### Work task
For this exercise, restate word for word only the lines from the first line of the data to the line containing "Administration (98, 1638)".

BEGIN Supplied data

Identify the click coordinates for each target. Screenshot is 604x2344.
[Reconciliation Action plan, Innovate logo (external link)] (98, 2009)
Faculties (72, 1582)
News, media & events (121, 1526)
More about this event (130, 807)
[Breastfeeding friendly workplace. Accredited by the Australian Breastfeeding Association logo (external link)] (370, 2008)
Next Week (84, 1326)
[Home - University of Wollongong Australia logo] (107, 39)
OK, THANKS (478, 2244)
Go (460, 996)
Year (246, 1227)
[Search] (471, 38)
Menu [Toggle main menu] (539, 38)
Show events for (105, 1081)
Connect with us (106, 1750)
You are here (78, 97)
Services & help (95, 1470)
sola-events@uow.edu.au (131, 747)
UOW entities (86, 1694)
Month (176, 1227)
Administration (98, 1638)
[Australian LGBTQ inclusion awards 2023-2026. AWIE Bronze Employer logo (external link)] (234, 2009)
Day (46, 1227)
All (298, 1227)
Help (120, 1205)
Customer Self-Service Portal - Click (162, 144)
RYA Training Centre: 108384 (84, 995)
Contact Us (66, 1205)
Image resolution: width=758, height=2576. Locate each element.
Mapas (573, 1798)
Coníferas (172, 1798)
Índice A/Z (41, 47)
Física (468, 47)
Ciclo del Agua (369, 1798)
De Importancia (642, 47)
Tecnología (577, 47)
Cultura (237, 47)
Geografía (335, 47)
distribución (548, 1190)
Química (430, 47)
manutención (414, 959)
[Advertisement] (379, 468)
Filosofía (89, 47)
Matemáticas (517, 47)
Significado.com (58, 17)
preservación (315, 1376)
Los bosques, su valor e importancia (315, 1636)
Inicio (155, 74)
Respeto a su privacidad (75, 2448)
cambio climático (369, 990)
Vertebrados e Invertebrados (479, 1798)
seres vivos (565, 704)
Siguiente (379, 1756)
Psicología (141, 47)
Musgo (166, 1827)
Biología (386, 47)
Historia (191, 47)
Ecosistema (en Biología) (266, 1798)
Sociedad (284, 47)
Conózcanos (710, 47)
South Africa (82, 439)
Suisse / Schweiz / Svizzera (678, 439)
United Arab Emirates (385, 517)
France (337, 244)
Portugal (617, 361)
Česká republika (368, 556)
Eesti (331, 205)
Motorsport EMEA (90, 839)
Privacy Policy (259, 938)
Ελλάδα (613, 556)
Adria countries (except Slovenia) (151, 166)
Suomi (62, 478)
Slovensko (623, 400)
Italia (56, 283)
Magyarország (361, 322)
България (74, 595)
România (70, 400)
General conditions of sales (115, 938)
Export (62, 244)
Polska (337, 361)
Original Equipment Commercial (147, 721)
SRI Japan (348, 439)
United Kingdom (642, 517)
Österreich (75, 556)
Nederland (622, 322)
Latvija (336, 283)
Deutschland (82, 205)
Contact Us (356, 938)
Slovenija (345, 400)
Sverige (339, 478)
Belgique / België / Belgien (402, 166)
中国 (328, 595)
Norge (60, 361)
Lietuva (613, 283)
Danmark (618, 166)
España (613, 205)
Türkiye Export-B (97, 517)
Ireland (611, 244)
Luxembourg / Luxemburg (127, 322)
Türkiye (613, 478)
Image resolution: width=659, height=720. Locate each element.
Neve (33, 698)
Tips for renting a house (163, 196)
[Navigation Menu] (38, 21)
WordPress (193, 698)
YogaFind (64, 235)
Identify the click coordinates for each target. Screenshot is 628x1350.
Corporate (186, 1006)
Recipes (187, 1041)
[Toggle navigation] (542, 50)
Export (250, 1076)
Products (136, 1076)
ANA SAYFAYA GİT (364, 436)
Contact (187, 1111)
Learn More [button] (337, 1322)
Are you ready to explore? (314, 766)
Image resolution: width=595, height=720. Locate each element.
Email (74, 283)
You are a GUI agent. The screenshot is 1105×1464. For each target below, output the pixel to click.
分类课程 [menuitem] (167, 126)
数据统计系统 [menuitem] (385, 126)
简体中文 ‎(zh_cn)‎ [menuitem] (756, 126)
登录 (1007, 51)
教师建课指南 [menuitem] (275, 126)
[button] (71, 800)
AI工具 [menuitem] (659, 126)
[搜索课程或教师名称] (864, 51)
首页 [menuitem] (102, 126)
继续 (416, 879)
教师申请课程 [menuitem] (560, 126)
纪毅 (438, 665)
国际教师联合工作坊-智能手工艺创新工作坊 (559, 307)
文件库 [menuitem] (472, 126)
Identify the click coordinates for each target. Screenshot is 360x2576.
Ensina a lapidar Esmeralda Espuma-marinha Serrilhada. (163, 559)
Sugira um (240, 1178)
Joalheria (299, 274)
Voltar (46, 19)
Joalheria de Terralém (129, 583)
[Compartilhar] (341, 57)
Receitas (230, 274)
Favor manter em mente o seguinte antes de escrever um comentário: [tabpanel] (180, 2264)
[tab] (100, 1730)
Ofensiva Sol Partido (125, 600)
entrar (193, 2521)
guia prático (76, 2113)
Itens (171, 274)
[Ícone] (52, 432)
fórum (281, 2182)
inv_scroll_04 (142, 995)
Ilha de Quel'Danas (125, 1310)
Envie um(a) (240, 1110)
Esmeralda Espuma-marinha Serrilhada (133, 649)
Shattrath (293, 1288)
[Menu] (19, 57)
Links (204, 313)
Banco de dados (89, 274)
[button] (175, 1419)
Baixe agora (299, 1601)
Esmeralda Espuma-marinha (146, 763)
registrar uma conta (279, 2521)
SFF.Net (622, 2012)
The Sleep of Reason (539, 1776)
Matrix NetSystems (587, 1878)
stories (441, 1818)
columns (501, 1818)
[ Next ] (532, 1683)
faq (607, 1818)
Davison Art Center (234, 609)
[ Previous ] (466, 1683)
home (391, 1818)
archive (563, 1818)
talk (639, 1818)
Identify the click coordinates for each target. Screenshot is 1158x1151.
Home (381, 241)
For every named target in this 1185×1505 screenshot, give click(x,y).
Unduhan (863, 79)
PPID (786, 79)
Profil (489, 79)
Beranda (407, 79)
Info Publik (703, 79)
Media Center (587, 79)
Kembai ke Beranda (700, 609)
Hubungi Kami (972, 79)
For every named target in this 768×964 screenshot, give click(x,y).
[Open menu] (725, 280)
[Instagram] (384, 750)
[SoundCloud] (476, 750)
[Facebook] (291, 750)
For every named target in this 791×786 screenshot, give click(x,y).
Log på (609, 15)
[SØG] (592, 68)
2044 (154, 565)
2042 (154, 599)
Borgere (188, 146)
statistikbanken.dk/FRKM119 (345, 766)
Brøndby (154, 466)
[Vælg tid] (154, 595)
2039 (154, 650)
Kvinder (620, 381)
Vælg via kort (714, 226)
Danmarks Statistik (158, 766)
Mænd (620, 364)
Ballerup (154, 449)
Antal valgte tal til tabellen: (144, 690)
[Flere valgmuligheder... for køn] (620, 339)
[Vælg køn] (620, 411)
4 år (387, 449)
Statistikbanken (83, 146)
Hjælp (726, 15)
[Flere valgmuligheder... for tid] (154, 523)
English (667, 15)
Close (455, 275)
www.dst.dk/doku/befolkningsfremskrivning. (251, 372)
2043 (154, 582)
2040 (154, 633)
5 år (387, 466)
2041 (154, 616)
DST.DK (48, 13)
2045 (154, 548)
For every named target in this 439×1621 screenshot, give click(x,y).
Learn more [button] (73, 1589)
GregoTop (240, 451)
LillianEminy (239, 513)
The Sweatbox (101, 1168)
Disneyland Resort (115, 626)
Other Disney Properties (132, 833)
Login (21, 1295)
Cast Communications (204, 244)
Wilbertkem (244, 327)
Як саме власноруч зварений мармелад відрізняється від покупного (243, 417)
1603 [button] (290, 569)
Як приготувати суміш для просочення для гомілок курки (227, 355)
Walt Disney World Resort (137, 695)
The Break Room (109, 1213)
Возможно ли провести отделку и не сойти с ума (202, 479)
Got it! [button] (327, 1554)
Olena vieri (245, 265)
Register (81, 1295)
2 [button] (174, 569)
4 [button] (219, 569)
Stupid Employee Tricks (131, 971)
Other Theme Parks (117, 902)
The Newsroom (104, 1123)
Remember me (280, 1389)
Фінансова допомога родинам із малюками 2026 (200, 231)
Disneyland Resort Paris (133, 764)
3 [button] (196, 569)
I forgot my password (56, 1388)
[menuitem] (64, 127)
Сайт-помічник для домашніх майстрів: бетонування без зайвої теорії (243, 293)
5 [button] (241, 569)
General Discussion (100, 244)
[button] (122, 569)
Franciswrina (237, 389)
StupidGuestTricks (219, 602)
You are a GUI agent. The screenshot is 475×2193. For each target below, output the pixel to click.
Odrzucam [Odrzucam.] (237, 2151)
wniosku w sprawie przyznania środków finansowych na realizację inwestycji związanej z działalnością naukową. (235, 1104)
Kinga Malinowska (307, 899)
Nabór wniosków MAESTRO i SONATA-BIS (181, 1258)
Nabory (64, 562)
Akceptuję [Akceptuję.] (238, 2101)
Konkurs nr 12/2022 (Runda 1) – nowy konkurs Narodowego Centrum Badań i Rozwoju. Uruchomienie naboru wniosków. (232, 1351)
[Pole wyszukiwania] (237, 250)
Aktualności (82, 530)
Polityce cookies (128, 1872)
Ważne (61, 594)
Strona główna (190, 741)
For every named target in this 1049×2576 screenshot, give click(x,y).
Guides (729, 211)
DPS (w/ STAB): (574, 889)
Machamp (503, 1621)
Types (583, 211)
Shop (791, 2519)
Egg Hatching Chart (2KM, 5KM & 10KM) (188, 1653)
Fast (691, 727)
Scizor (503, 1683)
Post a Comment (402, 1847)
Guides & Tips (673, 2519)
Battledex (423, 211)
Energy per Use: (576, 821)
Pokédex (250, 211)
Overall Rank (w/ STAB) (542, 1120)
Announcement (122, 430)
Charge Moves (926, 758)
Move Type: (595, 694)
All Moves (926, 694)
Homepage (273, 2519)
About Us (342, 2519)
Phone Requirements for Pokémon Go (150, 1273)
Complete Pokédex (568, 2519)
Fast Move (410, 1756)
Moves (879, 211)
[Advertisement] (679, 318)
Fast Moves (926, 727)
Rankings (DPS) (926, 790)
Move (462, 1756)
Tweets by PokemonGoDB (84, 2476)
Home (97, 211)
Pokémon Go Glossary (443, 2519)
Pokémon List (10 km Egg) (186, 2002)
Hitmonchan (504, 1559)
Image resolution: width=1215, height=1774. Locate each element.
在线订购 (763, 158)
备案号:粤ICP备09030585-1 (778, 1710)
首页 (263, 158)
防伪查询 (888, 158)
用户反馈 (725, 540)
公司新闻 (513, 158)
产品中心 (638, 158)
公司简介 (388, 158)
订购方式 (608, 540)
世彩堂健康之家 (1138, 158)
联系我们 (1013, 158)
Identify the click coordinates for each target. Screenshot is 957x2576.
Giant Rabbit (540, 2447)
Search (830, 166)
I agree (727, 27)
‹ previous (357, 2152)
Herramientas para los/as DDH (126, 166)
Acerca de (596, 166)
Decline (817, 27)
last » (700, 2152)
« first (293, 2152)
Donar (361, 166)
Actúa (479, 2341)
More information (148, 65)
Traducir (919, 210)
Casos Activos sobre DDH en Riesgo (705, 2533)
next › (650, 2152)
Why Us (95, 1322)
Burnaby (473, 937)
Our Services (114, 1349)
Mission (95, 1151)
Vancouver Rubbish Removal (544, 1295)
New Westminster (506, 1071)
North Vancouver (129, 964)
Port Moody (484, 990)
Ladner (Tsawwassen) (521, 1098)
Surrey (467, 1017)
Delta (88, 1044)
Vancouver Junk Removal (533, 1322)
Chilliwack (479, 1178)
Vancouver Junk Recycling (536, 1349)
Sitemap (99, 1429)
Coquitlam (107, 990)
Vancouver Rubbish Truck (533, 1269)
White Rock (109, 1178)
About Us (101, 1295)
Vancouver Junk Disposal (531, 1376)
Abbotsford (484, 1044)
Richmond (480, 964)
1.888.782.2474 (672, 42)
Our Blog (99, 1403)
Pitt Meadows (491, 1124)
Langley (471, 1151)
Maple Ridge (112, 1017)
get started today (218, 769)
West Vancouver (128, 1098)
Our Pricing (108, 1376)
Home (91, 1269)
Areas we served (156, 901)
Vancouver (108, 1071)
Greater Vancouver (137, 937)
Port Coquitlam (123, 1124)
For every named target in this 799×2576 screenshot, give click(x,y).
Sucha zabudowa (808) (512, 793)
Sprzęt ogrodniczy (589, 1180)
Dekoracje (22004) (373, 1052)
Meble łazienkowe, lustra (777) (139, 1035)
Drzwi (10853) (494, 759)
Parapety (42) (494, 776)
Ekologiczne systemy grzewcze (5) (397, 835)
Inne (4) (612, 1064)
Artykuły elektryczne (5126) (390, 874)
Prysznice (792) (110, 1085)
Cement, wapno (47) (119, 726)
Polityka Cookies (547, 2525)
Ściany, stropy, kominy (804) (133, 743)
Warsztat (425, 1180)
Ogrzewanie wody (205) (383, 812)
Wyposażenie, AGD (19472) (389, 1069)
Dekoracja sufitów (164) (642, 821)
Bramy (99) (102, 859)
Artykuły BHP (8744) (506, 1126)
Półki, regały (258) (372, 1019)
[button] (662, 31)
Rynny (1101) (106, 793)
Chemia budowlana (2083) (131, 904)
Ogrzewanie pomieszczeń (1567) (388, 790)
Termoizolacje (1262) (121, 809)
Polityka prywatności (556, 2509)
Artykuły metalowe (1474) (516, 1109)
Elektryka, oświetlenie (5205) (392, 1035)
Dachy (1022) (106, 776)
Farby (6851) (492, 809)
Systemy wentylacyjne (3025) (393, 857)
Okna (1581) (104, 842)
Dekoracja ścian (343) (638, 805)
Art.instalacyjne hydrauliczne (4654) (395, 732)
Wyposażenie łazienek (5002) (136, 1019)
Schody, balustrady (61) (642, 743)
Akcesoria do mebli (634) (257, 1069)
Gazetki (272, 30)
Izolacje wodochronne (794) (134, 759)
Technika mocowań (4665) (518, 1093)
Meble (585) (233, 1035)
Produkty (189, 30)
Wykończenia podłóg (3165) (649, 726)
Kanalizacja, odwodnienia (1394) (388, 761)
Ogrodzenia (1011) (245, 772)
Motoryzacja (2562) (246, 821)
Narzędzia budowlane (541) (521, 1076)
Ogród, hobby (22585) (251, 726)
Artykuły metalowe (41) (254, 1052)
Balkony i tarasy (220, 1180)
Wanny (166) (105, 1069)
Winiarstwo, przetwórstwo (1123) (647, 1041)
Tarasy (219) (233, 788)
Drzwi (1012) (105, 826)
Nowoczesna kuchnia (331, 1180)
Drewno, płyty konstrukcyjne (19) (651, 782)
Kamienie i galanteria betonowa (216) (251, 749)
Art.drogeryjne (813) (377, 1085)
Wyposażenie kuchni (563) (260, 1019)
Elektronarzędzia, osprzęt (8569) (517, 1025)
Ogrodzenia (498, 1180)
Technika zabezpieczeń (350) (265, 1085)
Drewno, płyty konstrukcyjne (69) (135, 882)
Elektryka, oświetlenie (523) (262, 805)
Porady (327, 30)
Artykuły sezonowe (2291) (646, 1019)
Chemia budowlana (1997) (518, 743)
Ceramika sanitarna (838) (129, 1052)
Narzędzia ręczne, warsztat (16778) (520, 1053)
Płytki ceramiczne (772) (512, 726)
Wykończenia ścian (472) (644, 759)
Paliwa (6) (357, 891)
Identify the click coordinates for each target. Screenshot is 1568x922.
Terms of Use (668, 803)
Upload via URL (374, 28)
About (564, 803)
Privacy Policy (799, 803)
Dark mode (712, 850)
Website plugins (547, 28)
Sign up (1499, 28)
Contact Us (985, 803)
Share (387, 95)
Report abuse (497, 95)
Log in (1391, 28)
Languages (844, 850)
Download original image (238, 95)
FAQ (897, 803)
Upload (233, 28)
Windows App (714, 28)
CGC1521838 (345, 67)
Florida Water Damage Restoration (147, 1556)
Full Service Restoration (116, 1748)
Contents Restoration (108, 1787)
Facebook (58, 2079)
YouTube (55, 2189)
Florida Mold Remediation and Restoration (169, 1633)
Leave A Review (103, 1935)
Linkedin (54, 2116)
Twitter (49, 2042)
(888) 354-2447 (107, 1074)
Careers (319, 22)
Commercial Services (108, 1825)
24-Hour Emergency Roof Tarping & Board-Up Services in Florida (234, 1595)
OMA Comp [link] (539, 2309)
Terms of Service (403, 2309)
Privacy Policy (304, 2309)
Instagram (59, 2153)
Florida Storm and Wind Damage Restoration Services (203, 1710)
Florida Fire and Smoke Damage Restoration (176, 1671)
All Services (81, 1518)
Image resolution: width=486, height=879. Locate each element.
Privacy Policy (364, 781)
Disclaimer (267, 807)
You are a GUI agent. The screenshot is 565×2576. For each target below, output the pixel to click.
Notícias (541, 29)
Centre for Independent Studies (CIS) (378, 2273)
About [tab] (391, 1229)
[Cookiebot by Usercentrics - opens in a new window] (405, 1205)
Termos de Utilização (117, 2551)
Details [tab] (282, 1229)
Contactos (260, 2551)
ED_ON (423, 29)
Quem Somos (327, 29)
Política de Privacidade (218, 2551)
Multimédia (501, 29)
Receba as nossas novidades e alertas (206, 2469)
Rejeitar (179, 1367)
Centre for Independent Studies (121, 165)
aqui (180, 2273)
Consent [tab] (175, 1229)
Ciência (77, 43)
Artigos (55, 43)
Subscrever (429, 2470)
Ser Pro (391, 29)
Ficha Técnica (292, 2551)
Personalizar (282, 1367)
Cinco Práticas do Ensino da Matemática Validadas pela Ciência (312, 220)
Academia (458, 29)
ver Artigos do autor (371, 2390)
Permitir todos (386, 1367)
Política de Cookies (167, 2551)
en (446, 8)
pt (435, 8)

END Supplied data

### Exercise output
Identify the click coordinates for each target. Screenshot is 604x2344.
[Reconciliation Action plan, Innovate logo (external link)] (98, 2009)
Faculties (72, 1582)
News, media & events (121, 1526)
More about this event (130, 807)
[Breastfeeding friendly workplace. Accredited by the Australian Breastfeeding Association logo (external link)] (370, 2008)
Next Week (84, 1326)
[Home - University of Wollongong Australia logo] (107, 39)
OK, THANKS (478, 2244)
Go (460, 996)
Year (246, 1227)
[Search] (471, 38)
Menu [Toggle main menu] (539, 38)
Show events for (105, 1081)
Connect with us (106, 1750)
You are here (78, 97)
Services & help (95, 1470)
sola-events@uow.edu.au (131, 747)
UOW entities (86, 1694)
Month (176, 1227)
Administration (98, 1638)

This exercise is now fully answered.